**EXERCISE AIM:** Search the data for "exceptions". Each line containing it is to be copied.

⁂

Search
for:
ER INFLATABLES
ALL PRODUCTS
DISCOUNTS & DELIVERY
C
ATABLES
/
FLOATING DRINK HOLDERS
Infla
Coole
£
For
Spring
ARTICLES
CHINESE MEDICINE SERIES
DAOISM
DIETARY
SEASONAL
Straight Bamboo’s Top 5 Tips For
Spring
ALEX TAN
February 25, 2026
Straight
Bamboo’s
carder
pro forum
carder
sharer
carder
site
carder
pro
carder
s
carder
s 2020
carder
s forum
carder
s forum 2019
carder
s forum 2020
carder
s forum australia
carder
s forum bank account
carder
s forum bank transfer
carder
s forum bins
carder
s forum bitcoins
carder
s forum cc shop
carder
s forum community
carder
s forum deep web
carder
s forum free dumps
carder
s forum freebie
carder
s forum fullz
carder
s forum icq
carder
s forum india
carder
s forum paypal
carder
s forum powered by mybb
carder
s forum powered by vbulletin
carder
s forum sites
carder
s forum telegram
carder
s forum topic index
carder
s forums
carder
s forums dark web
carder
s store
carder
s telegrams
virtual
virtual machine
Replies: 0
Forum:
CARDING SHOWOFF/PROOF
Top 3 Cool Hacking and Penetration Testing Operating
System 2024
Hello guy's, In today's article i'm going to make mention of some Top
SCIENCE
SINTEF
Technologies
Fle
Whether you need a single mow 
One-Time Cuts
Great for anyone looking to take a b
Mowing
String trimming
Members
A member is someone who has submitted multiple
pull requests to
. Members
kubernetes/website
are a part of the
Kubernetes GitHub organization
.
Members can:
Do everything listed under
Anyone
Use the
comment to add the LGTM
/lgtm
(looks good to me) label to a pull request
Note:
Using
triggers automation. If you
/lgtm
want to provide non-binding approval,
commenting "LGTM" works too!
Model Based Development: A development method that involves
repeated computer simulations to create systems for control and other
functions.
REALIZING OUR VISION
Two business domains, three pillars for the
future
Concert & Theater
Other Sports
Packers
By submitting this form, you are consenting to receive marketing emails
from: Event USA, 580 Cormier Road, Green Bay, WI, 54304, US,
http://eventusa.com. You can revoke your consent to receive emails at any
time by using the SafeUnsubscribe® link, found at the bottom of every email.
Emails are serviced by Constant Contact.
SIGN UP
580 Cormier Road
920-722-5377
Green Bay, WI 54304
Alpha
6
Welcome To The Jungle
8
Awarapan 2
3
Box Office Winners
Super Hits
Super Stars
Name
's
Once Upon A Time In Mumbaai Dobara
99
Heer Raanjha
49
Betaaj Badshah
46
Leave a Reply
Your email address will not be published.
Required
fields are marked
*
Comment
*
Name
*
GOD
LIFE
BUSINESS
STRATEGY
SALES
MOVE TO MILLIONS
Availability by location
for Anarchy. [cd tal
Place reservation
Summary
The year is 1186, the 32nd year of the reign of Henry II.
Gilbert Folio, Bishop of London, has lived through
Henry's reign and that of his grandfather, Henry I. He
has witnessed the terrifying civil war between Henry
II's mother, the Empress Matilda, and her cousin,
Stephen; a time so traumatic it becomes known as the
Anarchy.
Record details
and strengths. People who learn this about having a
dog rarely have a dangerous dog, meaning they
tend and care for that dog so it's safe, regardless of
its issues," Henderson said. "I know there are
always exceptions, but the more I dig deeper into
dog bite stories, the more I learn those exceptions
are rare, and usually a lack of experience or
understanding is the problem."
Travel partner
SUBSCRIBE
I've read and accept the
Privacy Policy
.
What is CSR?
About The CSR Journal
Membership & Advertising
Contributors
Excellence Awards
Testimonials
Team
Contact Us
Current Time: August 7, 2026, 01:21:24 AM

⁂

**EXERCISE RESPONSE:**
always exceptions, but the more I dig deeper into
dog bite stories, the more I learn those exceptions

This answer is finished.